The final 25 amino acids of the ectodomain of the P2X receptors, immediately prior to the second TM (transmembrane domain) (pre-TM2: Arg(304)-Ile(328) in rat P2X(2)), are highly conserved. Whole-cell patch clamp recordings showed that single cysteine substitutions in the N-terminal half of pre-TM2 (Arg(304)-Ile(314)) led to loss of function at Arg(304), Leu(306), Lys(308) and Ile(312). Cysteine substitutions within this region also resulted in a significant reduction in the apparent molecular mass of receptors, due to loss of complex glycosylation at the nearby acceptor site Asn(298), which was not seen for the C-terminal portion of pre-TM2 (Asp(315)-Ile(328)). The reduction in complex glycosylation was not due to reduced cell-surface presentation, demonstrating that glycosylation at Asn(298) was acting as a sensor of subtle changes in receptor conformation within the pre-TM2 region. When this N-glycan site was repositioned closer to the plasma membrane by mutagenesis (N298S together with G299N, T300N, T301N or T303N), glycosylation was restored at G299N and T300N, but was impaired for T301N and completely absent for T303N. These results suggest that the region in the vicinity of Asp(315) is at the plasma membrane interface and that the N-terminal portion of pre-TM2 (Arg(304)-Ile(314)) is important for the correct conformation of the receptor at the extracellular face of the membrane.

Thr339-to-serine substitution in rat P2X2 receptor second transmembrane domain causes constitutive opening and indicates a gating role for Lys308.

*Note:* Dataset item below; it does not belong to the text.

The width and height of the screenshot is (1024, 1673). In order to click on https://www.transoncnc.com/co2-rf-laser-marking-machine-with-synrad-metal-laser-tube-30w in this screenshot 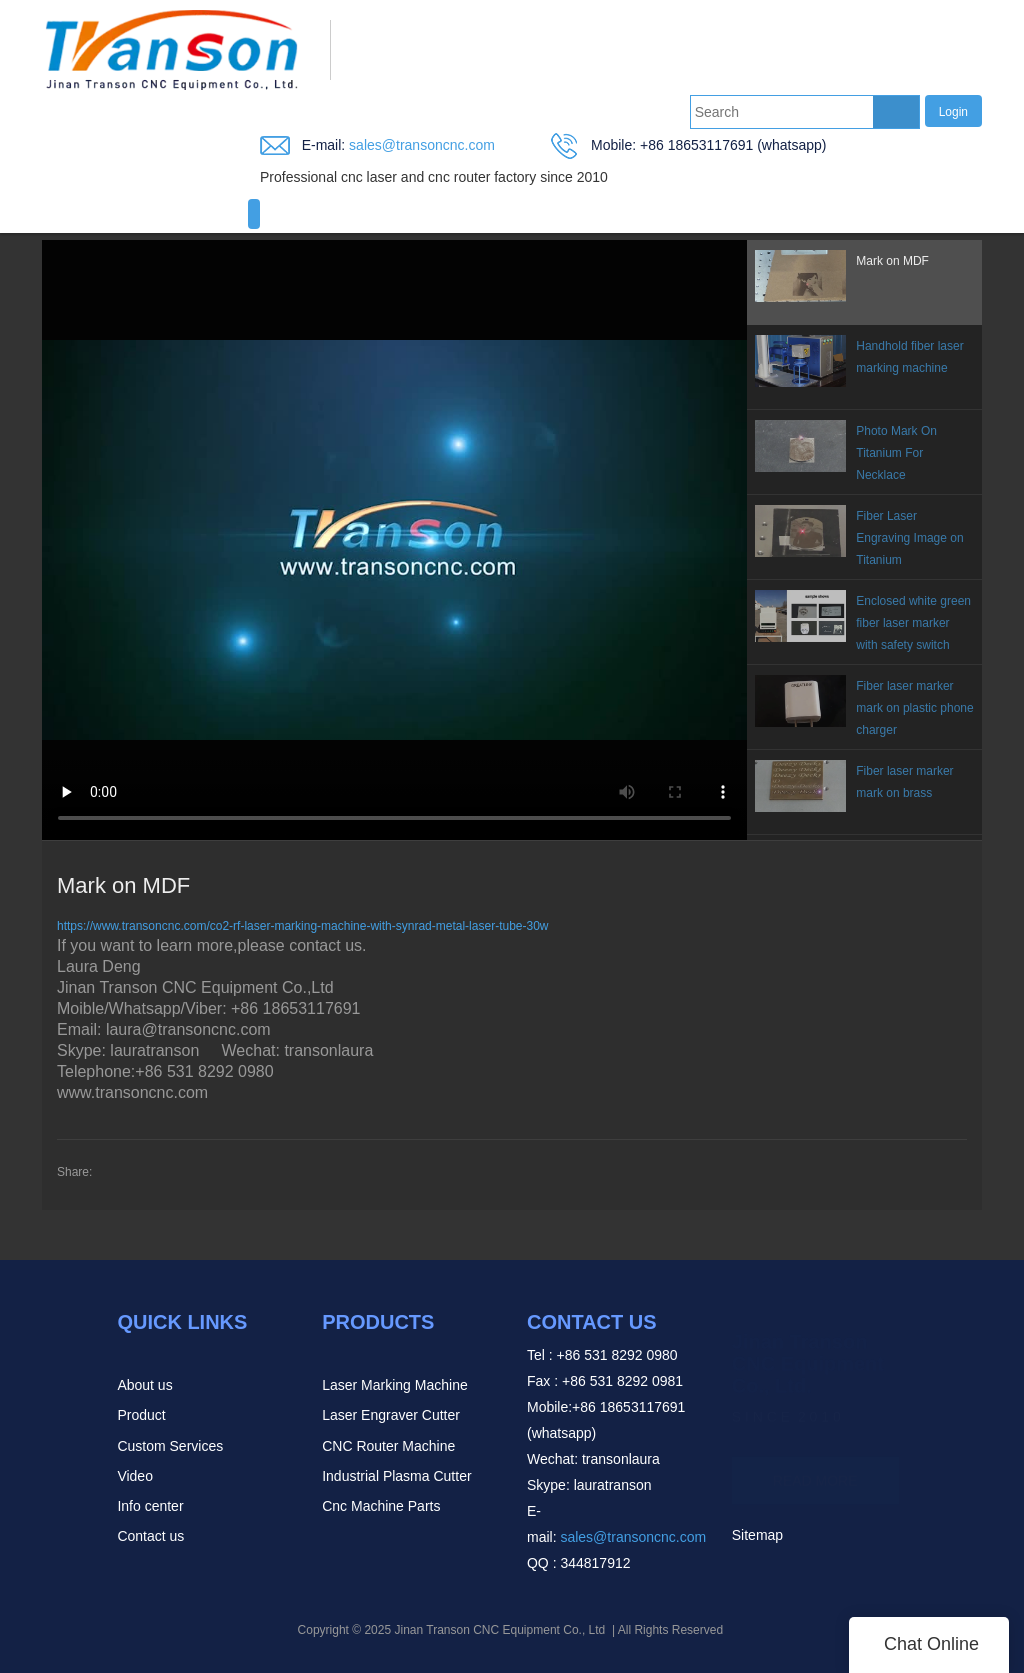, I will do `click(303, 926)`.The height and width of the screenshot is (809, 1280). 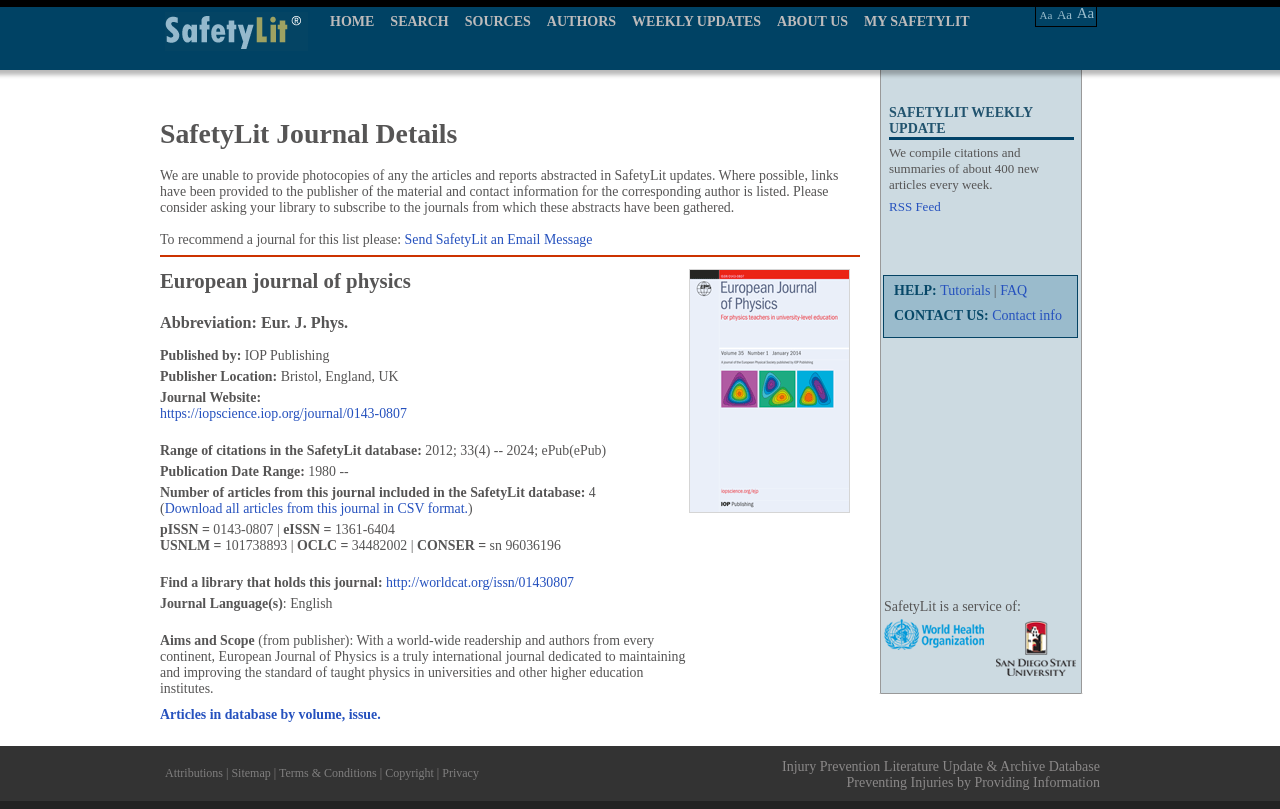 I want to click on RSS Feed, so click(x=915, y=206).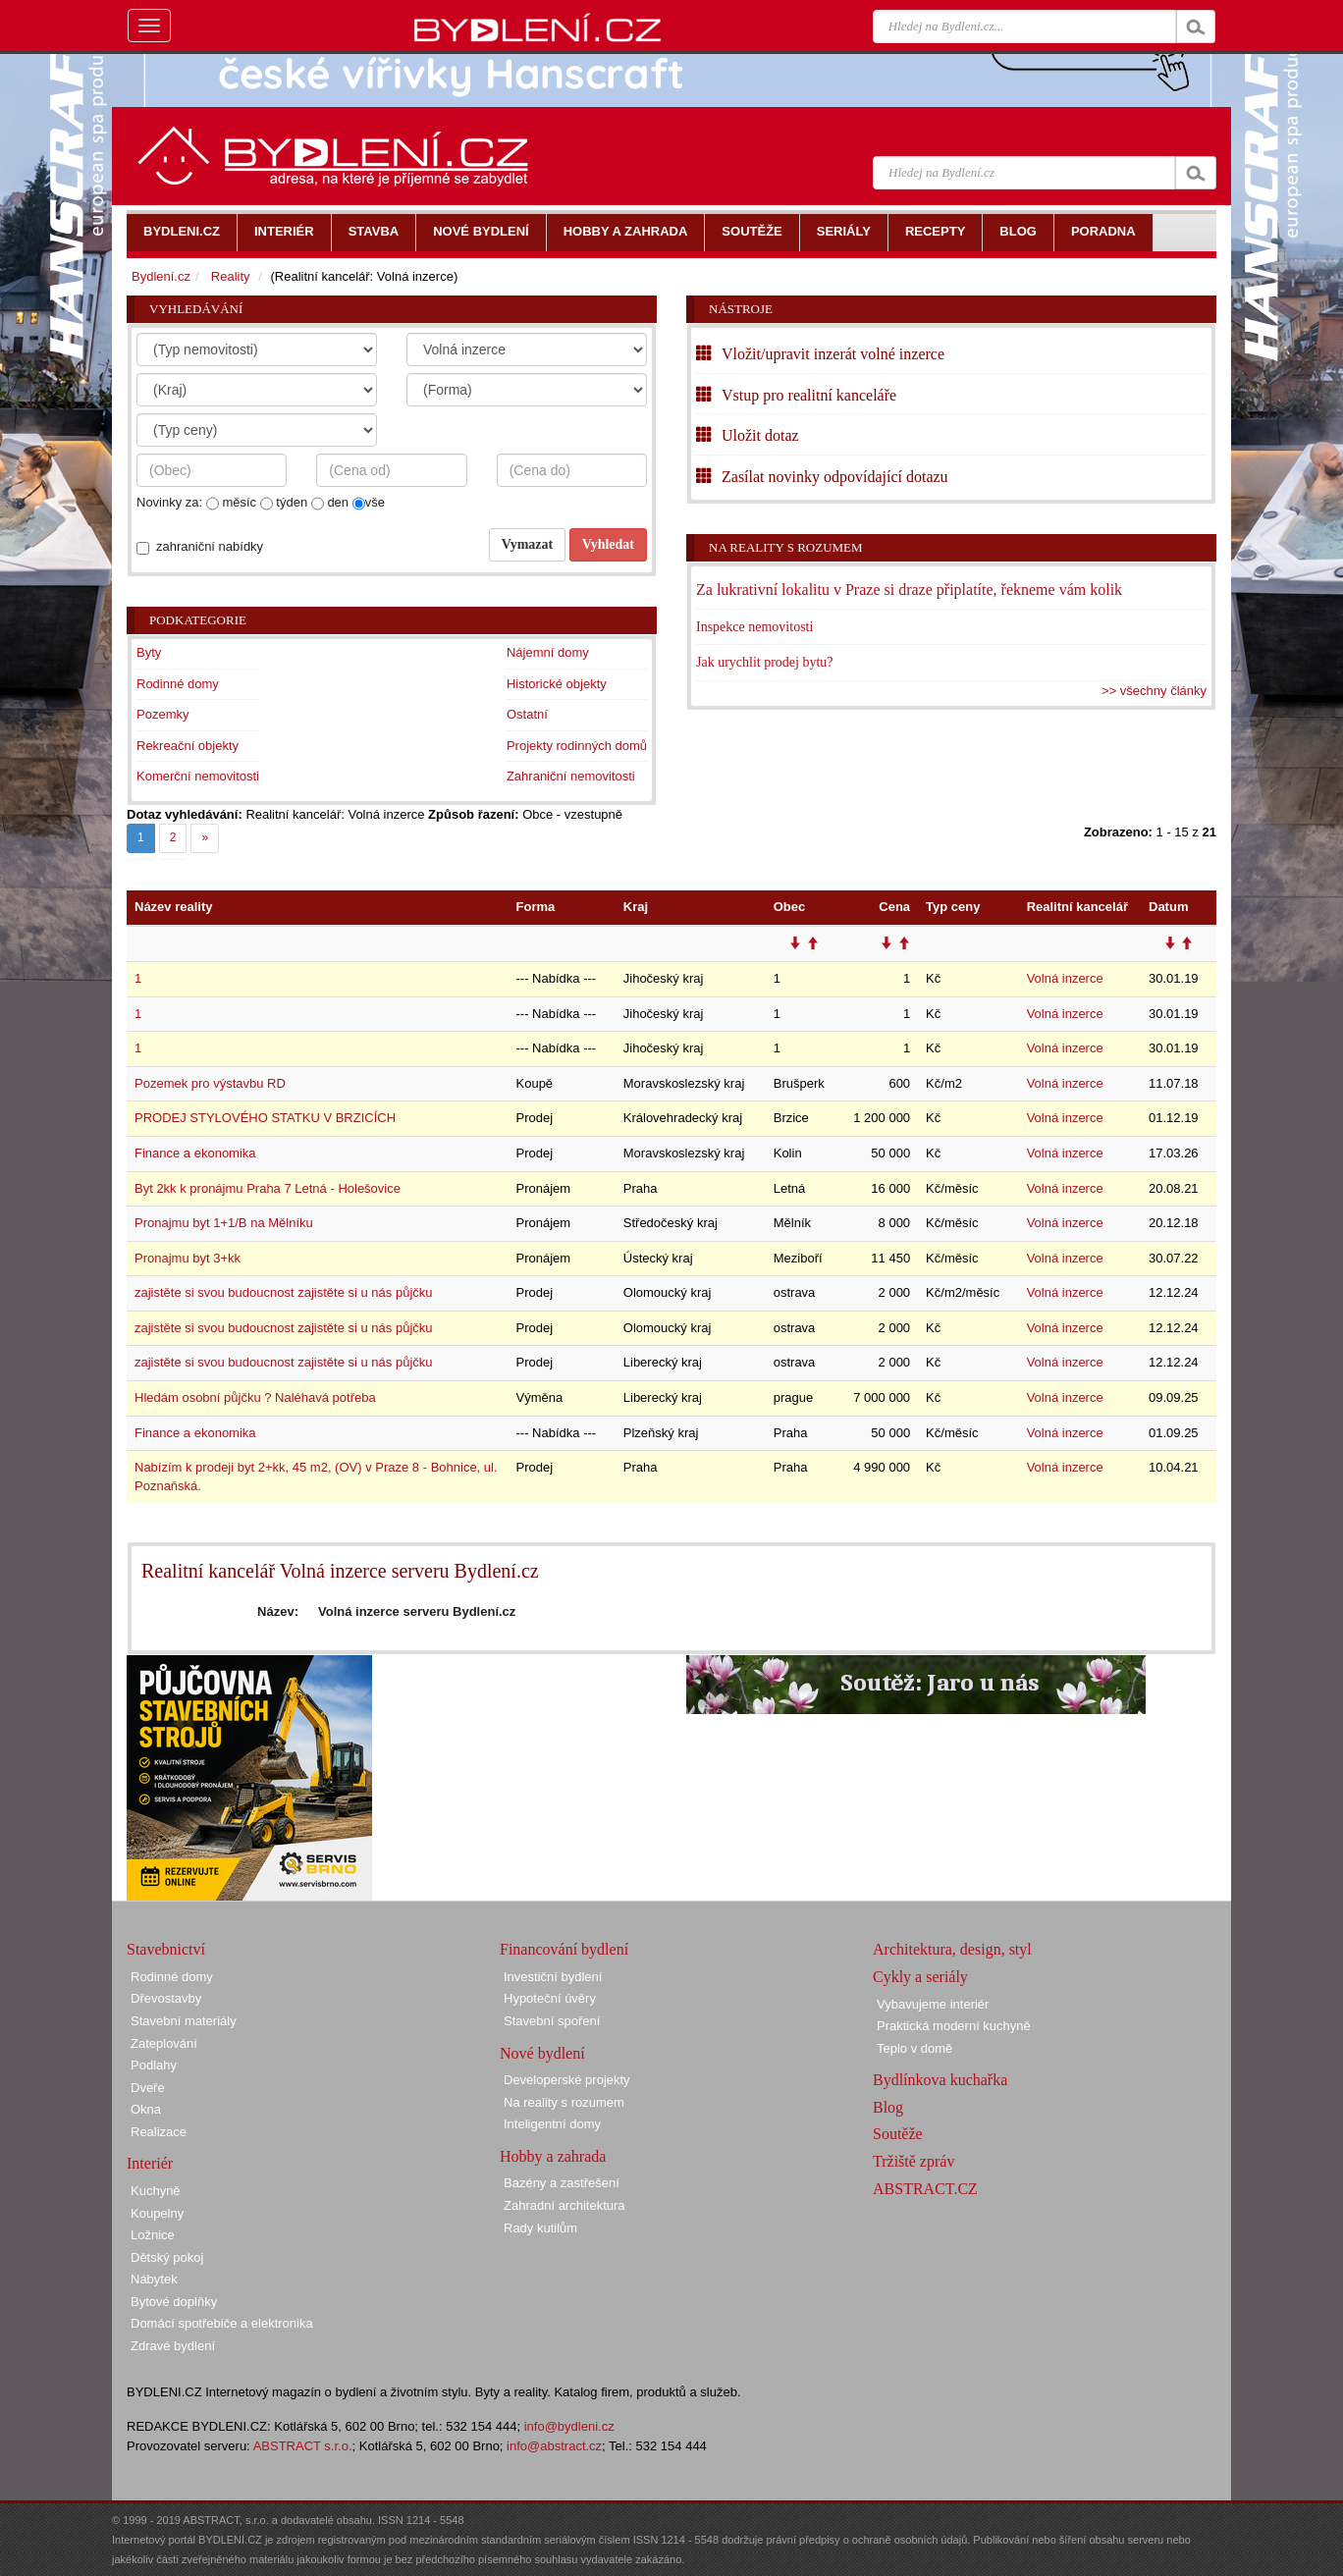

P2X2 receptors are ATP-gated ion channels widely expressed by neurons. Thr339 lies in the second of the two transmembrane domains of the rat P2X2 receptor protein, and is likely to be close to the narrowest part of the pore. Single-channel and whole-cell recording after expression in human embryonic kidney 293 cells showed that P2X2[T339S] receptors had pronounced spontaneous channel openings that were never seen in wild-type P2X2 receptors. P2X2[T339S] receptors were 10-fold more sensitive than wild type to exogenous ATP, and alphabeta meATP also increased channel opening. Two conserved ectodomain lysine residues (Lys69 and Lys308) are critical for function and have been proposed to contribute to the ATP binding site of P2X receptors. The spontaneous opening of P2X2[K69A/T339S] receptors was not different than that seen in P2X2[T339S], but for P2X2[K308A/T339S] the spontaneous activity was absent. Suramin, which is a noncompetitive antagonist at wild-type P2X2 receptors, had a pronounced agonist action at both P2X2[T339S] and P2X2[K69A/T339S] receptors but not at P2X2[K308A/T339S]. 2',3'-O-O-(2,4,6-Trinitrophenyl)-ATP (TNP-ATP), which is a competitive agonist at wild-type receptors, was also an agonist at P2X2[T339S] receptors, but not at either double mutant. The results indicate that the T339S mutation substantially destabilizes the closed channel and suggest an important role in channel gating. The correction of this gating defect, in the absence of any agonist, by the second mutation K308A shows that Lys308 is also involved in channel gating. A similar interpretation can account for the results with suramin and TNP-ATP.